Our Moods Are Contagious

By Chris Chittenden

“An eye can threaten like a loaded and leveled gun, or it can insult like hissing or kicking; or, in its altered mood, by beams of kindness, it can make the heart dance for joy.”

… Ralph Waldo Emerson, (1803 - 1882) US philosopher, poet, essayist

Do you ever feel sad then find yourself in a group of happy joyous people and feel uplifted? Or maybe the opposite has happened to you, where you are feeling great and get dragged down by others who appear frustrated and angry. Research over a number of years has shown that we can catch the moods and emotions of those around. It is very likely that if you hang around with optimistic and constructive people then you will generally find yourself in a similar frame of mind. And similarly, the reverse is also valid. In the ongoing presence of pessimistic and unenthusiastic people, you are likely to find yourself feeling the same way. Studies have also shown that certain emotions, most notably, excitement, happiness, sadness, and anger seem to be more contagious than others. These studies have also found that we are more likely to catch the moods and emotions of those close to us or with whom we spend a lot of time. It would seem that there is a great deal of connectedness between our own emotional states and those with whom we spend a lot of time.
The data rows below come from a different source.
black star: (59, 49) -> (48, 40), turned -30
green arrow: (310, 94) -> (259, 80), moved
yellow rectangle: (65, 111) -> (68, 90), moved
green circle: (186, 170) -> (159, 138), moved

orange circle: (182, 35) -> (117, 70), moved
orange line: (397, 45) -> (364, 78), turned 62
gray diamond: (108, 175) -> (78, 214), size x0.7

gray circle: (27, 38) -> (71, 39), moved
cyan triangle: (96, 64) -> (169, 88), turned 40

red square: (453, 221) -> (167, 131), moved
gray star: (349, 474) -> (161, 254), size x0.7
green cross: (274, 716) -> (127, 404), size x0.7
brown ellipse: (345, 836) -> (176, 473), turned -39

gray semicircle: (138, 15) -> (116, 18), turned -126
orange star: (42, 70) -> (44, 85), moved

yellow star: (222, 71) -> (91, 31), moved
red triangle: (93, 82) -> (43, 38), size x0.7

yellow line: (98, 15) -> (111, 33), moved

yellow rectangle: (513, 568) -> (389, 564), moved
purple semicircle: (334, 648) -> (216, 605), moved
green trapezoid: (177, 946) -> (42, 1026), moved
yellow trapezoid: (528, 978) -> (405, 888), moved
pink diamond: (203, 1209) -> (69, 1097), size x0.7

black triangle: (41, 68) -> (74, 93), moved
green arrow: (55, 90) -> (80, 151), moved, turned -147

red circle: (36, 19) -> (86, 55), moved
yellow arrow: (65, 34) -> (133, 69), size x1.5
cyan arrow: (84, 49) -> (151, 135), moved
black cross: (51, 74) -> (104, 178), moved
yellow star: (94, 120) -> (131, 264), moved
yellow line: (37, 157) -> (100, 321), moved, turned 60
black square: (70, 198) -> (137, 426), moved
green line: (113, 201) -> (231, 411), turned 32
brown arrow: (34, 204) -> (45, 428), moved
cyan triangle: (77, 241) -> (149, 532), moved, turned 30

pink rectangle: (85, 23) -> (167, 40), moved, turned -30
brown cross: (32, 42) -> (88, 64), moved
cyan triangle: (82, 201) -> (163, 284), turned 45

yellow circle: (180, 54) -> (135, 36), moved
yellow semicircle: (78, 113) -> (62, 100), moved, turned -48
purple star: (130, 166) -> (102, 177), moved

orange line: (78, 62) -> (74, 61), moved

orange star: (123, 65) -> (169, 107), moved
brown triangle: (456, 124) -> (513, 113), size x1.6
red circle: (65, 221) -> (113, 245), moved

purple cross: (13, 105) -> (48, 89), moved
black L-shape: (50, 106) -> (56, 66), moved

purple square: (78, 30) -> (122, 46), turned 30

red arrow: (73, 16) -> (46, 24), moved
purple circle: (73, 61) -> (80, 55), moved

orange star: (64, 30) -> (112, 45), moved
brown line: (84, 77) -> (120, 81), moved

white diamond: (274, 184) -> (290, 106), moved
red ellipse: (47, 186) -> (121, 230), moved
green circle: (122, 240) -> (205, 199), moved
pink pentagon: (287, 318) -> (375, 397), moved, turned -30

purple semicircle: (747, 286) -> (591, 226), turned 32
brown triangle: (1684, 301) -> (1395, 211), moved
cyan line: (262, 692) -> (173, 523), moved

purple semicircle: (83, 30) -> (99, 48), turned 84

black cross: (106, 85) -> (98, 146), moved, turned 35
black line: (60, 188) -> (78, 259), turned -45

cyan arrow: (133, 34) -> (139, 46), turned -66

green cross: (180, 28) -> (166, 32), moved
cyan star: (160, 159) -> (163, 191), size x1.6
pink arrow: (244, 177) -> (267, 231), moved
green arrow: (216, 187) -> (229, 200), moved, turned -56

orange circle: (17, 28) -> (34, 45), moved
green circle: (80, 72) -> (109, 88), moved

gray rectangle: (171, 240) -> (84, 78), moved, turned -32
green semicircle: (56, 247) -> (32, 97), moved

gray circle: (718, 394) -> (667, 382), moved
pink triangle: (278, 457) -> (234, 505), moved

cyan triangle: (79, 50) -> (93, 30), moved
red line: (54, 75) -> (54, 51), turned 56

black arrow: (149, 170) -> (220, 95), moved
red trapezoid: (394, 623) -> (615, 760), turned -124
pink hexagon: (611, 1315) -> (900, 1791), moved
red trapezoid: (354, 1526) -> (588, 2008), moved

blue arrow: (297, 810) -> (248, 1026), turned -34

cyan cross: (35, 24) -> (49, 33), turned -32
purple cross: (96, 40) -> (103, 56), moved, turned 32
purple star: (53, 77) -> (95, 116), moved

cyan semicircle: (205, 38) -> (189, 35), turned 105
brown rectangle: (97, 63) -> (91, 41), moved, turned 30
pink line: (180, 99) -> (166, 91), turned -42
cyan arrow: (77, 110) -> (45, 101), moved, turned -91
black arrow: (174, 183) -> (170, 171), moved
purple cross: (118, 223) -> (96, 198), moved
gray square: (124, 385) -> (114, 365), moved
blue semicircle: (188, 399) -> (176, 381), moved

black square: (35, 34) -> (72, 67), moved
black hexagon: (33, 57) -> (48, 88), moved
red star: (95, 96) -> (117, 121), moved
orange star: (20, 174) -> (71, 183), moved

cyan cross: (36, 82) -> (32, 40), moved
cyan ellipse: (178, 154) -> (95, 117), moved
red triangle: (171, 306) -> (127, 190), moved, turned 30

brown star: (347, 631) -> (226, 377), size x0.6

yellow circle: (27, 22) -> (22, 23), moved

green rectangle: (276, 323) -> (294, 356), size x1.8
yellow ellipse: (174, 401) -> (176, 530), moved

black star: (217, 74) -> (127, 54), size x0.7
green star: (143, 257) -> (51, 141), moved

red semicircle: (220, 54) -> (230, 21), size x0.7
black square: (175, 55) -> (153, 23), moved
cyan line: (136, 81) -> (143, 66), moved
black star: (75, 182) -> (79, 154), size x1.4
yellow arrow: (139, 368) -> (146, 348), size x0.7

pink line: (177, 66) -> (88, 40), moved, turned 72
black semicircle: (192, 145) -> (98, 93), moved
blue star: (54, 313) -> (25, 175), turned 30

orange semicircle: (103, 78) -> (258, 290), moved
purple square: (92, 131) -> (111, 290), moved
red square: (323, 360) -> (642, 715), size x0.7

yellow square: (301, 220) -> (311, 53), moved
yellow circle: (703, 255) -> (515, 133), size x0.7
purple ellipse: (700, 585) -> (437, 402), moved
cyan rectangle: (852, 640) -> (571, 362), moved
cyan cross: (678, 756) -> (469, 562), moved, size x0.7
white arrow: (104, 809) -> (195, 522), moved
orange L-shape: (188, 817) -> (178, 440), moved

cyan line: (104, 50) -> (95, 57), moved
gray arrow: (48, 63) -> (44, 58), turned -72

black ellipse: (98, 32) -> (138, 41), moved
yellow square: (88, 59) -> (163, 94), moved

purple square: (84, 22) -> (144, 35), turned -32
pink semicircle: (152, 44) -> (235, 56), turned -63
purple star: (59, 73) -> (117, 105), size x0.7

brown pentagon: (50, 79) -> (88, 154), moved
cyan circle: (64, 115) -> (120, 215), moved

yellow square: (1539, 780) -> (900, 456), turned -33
It is easy to look at this research and focus on the people with whom we spend time and look at the impact of their moods on us. We would like to consider this from a different perspective. Other research in this area has shown that within a short period of engaging in a conversation with another person, the two people involved will find themselves in similar physical states. Breathing patterns will be similar, body postures will synchronised in some way and emotional states will match. As we have seen in previous articles, our emotional state is a predisposition for our actions, including our way of thinking about a given situation.

One of the key aspects of coaching or leading others is to generate an emotional state that is conducive to moving towards our desired outcomes. Hence, given that emotional states are contagious in some way, it follows that if you can catch other people’s moods, they can also catch yours. Simply put, in any conversation, you can greatly influence the emotional state of that conversation by managing your emotional space. If you can stay calm in the face of another’s frustration or anger, then soon enough they will most likely calm down. If you feel excited about the possibilities you see, others may well become excited too. Conversely, your frustration can easily become another’s frustration and so on.

We have spoken before about how we can control ourselves through awareness and choice. Our emotional state is one example, where we can learn to manage our emotional state more effectively through self-awareness of our moods and emotions and developing strategies and habits that will allow us to greatly influence the conversations we have and, as a result, the outcomes we achieve.